#### EXERCISE INPUTS

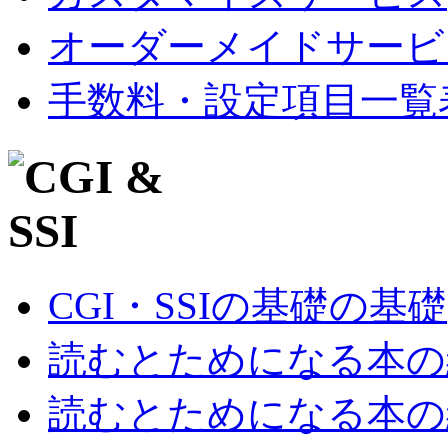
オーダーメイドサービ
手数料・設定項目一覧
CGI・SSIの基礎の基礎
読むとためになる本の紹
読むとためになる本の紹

########
#### EXERCISE INPUTS

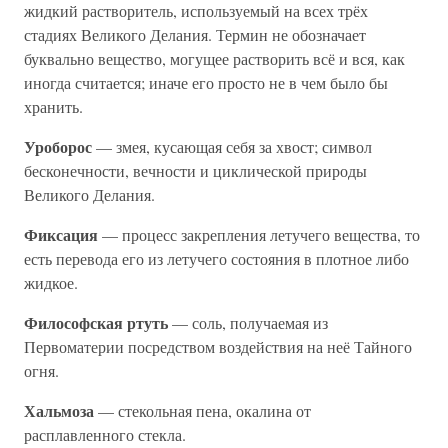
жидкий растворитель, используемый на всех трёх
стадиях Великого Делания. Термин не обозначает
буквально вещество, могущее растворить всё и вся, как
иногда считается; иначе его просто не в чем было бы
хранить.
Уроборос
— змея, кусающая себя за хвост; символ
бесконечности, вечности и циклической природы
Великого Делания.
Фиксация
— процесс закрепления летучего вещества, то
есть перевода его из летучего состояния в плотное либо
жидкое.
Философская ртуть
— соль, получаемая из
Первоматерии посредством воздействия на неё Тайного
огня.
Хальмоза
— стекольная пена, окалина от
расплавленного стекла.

########
#### EXERCISE INPUTS

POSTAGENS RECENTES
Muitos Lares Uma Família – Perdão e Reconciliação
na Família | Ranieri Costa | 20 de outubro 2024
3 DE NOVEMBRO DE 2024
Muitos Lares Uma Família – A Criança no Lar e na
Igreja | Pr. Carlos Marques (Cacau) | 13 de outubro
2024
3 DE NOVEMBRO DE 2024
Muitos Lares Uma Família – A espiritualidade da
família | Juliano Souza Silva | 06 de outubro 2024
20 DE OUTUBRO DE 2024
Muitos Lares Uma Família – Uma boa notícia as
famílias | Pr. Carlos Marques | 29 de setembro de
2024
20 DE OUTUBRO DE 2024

########

PROBLEM REQUIREMENTS: Every line above that includes the string "Великого" needs to be copied.

PROBLEM SOLUTION:
стадиях Великого Делания. Термин не обозначает
Великого Делания.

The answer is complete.